Let The Lambs Tell Us What They Need.

by Englishman 41 Replies latest watchtower child-abuse

  • wednesday
    wednesday

    post deleted

    Edited by - wednesday on 5 January 2003 23:47:43

  • morrisamb
    morrisamb

    Thanks for asking...I don't really need anything where I'm at ...I've never felt so fricken normal in my life..I think once I got a global perspective on things, I saw how many people are suffering in so many different ways and each of those ways are equally important to the sufferers!! Comparing trauma is like comparing apples and organges. I do think it's so important to never trivialize individual experiences. I've talked to victims who've had one experience with an abuser who appear to be more traumatized than some who have been conditioned by the abuse. I too, do not consider myself a 'silentlamb' although I can appreciate the expression. I'm such a big mouth, that silence doesn't quite fit the bill at this stage of my life! I would say that I'm very wary of anyone who trys to tell me what to feel, think, say, wear, believe. Also of anyone who trys to dim my light to make theirs brighter. On the other hand, I've learned to risk so that I don't miss out on all the possibilities that life offers.

  • Goshawk
    Goshawk

    Greetings E-man,

    I would tend to think that each "Lamb" would have different needs, as each situation is different. Yes, there would be some common wants/needs in many of the cases but, depending on the extent of abuse, level of denial, and amount of healing they have personally gone through would make each persons needs different.
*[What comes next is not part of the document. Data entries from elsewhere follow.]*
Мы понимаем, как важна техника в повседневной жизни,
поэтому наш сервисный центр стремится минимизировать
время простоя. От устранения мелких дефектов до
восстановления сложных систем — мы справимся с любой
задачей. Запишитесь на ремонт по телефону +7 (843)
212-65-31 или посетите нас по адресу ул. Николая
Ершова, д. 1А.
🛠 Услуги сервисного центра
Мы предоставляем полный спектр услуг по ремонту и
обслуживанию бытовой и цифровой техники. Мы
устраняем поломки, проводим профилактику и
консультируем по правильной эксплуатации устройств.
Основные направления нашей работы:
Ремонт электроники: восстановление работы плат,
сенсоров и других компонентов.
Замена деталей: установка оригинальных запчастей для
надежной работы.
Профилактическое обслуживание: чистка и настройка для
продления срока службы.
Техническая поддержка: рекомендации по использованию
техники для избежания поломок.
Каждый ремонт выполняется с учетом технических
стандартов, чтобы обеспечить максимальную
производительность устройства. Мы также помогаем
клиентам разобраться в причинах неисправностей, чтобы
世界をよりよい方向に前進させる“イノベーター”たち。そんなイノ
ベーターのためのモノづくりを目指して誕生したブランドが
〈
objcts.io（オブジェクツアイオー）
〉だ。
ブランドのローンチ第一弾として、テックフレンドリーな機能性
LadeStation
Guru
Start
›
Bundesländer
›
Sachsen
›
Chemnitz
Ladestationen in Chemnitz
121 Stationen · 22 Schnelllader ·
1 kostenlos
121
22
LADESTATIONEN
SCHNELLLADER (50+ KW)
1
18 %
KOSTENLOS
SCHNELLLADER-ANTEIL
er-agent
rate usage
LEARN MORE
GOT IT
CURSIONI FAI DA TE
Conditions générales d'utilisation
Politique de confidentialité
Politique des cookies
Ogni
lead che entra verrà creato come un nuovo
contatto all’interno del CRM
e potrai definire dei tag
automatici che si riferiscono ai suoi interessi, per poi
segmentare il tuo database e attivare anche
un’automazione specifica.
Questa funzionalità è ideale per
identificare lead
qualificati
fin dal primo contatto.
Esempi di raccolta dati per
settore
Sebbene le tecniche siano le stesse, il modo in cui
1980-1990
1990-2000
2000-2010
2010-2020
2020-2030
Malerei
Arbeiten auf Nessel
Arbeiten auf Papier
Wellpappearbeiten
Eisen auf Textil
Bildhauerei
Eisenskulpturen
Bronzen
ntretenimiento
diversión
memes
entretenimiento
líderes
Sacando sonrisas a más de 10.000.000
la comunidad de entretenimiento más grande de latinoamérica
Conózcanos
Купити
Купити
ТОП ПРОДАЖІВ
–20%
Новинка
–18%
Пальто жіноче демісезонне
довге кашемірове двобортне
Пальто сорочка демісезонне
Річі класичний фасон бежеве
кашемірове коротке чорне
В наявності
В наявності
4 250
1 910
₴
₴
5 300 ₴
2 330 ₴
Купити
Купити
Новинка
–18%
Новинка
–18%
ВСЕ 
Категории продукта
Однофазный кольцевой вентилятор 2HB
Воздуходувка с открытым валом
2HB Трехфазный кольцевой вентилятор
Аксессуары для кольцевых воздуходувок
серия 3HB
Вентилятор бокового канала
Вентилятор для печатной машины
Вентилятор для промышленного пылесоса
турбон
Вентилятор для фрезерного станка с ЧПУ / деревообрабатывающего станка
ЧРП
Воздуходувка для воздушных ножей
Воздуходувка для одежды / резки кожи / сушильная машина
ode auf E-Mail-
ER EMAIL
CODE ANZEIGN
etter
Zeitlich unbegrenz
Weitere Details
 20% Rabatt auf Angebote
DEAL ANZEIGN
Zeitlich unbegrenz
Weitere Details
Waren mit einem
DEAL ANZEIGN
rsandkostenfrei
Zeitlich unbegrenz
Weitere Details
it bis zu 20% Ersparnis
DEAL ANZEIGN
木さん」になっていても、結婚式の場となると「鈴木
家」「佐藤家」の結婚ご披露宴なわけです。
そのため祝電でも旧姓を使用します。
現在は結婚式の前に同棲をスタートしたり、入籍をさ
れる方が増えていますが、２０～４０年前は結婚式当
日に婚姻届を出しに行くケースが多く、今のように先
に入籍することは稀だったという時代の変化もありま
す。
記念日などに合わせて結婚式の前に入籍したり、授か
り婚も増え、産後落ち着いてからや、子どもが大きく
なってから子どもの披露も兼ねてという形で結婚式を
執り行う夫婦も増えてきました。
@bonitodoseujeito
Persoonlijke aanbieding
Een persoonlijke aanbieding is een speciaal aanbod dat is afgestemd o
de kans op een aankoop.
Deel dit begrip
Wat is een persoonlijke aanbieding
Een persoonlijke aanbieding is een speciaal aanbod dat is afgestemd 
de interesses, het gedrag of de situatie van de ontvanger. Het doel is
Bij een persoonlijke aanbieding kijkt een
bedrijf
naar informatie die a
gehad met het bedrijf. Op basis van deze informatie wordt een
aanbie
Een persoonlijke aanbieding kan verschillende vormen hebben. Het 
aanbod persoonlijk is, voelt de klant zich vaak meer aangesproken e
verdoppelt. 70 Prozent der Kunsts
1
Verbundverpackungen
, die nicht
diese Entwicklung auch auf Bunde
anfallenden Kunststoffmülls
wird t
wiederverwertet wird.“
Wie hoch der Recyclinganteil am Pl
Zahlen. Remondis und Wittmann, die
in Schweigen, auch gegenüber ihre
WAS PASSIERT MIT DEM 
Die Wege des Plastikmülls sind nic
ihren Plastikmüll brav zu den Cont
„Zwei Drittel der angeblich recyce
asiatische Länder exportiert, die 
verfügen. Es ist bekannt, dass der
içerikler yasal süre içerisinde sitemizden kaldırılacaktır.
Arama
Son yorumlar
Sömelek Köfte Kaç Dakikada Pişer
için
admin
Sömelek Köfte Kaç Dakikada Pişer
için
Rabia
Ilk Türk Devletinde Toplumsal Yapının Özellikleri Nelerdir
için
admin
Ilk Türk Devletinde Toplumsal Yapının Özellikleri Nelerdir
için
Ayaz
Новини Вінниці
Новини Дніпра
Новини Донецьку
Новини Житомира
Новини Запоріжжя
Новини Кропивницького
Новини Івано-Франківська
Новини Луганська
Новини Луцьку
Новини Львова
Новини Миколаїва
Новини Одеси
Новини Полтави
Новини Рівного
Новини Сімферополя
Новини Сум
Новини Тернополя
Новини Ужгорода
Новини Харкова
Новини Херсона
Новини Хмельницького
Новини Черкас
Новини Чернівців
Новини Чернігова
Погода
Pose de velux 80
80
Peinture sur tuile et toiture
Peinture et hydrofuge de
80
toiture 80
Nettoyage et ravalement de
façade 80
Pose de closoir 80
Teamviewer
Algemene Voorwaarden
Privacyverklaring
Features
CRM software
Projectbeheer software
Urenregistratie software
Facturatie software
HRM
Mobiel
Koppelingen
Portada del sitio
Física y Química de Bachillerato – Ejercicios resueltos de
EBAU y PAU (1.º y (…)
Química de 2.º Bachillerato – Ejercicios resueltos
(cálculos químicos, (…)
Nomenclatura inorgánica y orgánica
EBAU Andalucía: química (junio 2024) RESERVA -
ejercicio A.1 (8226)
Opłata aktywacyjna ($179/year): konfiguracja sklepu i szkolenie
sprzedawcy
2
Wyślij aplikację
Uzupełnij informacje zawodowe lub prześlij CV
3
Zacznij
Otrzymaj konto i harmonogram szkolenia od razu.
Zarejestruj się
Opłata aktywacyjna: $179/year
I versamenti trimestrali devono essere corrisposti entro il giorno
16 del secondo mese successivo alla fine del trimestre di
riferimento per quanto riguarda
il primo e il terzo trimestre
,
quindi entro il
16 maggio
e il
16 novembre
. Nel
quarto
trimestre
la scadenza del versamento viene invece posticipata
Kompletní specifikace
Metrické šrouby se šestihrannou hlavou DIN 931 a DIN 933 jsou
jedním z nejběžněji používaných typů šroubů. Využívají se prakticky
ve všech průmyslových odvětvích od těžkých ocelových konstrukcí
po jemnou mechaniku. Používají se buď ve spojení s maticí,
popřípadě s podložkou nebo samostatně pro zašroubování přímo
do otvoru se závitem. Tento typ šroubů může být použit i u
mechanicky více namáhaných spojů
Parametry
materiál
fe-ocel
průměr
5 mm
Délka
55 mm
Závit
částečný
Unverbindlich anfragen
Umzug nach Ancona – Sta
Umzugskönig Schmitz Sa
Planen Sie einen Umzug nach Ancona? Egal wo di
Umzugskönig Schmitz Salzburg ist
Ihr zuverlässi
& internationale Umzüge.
    So, as you say let them tell us what they need from us.

    Personally having survived and grown beyond physical, emotional and mental abuse I can only start to imagine what life must be like for those Silent and some not so Silent Lambs. Yet, like most of us here, I am able to listen to what they want and need and help as able.

    The bottom line, Let them tell us what they want and need.

    Regards,

    Goshawk

    Edited by - goshawk on 6 January 2003 1:39:24

  • Englishman
    Englishman

    Waiting certainly gave me plenty to think about, thanks, Waiting.

    Waiting said:

    As for the lambs? Actually - speaking only for ME - I hate that term. I guess it's ok for kids, but kids don't post here. We are men & women - victims in various modes of survival. Notice I said "various modes?"

    That makes sense, I wouldn't want a label hung on me either.

    We are as various in mental/emotional state as the jw victims/survivors. What makes it worse, we are victims of the WT and victims of our abusers. And too many of us went on to be victims of lousy marriages, lousy choices, etc....made because we weren't savvy to recovery issues.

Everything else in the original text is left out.